Również w tym przypadku istnieje kilka badań, które świadczą o afrodyzjakalnych właściwościach preparatów na bazie Maca. Oprócz nich są też inne, które, jak to często bywa, regularnie im zaprzeczają, podkreślając brak rzekomych korzystnych efektów.Według tych badań, ekstrakty z Maca nie są w stanie dotrzymać obietnic i nie zwiększają odczuwalnie popędów seksualnych i poziomu hormonów.
Damiana
Damiana to roślina pochodząca z Meksyku i południowych Stanów Zjednoczonych. Ekstrakty z tej rośliny były szeroko stosowane przez Meksykanów jako silny afrodyzjak, przydatny zarówno dla mężczyzn, jak i kobiet.
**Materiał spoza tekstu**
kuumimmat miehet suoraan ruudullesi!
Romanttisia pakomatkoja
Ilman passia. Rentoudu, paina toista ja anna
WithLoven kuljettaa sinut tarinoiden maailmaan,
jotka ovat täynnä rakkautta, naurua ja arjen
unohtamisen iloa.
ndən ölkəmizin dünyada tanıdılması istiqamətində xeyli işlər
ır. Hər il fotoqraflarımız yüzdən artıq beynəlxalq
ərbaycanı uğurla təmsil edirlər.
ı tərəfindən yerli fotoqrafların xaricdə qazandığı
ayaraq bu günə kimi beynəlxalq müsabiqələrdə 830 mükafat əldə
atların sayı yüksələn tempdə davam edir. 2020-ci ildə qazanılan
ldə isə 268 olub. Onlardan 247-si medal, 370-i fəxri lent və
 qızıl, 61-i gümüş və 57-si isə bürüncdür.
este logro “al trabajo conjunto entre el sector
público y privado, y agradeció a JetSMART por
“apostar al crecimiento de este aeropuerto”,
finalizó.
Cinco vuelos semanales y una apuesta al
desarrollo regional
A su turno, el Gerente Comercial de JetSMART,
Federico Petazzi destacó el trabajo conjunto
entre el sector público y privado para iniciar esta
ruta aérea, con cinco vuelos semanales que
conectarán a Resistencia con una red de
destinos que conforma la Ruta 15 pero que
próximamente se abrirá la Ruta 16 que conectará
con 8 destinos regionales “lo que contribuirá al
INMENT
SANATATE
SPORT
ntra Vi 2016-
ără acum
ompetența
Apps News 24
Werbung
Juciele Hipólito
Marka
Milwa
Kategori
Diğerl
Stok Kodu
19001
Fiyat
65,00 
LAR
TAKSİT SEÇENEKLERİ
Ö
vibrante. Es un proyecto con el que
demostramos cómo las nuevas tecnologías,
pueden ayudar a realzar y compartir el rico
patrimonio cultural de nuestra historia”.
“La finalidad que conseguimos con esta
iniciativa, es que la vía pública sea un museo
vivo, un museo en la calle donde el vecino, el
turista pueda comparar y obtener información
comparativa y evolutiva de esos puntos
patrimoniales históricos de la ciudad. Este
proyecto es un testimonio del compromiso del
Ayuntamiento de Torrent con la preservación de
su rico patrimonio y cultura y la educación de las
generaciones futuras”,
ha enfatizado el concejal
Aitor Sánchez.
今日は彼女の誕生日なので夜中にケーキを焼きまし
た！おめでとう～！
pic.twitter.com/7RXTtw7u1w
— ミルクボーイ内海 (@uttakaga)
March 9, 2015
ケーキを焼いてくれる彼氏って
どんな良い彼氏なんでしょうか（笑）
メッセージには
Niestety nawet w tym przypadku brakuje jednoznacznych dowodów naukowych na rzeczywiste właściwości rośliny. Badanie sugeruje, że niektóre substancje obecne w Damianie mogą mieć działanie podobne do progesteronu, a zatem mogą przyczyniać się do regulacji cyklu miesiączkowego i zwiększania libido u kobiet.
L-Arginina
L-Arginina to aminokwas, który reguluje liczne funkcje organizmu. Spośród wszystkich tych funkcji arginina interweniuje również w syntezę tlenku azotu, substancji, która poprzez obniżenie ciśnienia krwi i zwiększenie ukrwienia tkanek indukuje rozszerzenie naczyń krwionośnych. Ten efekt może w jakiś sposób przyczynić się do zwiększonego pożądania seksualnego i wydajności poprzez zwiększenie dopływu krwi do narządów płciowych.
Tribulus Terrestris
Tribulus terrestris to „zioło stosowane od wieków w tradycyjnej medycynie chińskiej i indyjskiej. Kilka badań przypisuje tej roślinie silne właściwości afrodyzjakalne, zdolne do zwiększania płodności męskiej i żeńskiej poprzez kompensowanie wszelkich niedoborów hormonalnych. nie może zabraknąć badań, które udowadniają dokładnie coś przeciwnego (patrz: tribulus terrestris)
W tym momencie trzy inne rośliny pozostałyby do zbadania (Tongkat Ali lub Eurycoma longifolia; Fo-Ti lub Polygonum multiflorum; epimedium lub Epidmedium Sagittatum), ale wolimy zatrzymać się tutaj i zakończyć krótką refleksją.
Pod koniec tego artykułu nawet najbardziej roztargniony czytelnik zapewne zrozumiał, że skuteczność naturalnych afrodyzjaków wywodzi się głównie z lokalnych tradycji oraz z kilku odosobnionych badań, często pozbawionych jakichkolwiek podstaw naukowych (nie licząc możliwych skutków ubocznych i interakcji z innymi leki lub choroby).
Jeśli brak chęci jest istotny, warto skontaktować się z lekarzem specjalistą, który spróbuje rozwiązać problem współpracując z innymi ważnymi postaciami, takimi jak psycholog i sam zielarz.
Na koniec kładziemy nacisk na aktywność fizyczną i zdrową dietę. Przyjemność poruszania się i przebywania z innymi, związana z estetyczną i funkcjonalną poprawą własnego ciała, jest bowiem w stanie zapewnić bezpieczeństwo i poczucie własnej wartości, jednocześnie poprawiając popęd i sprawność seksualną.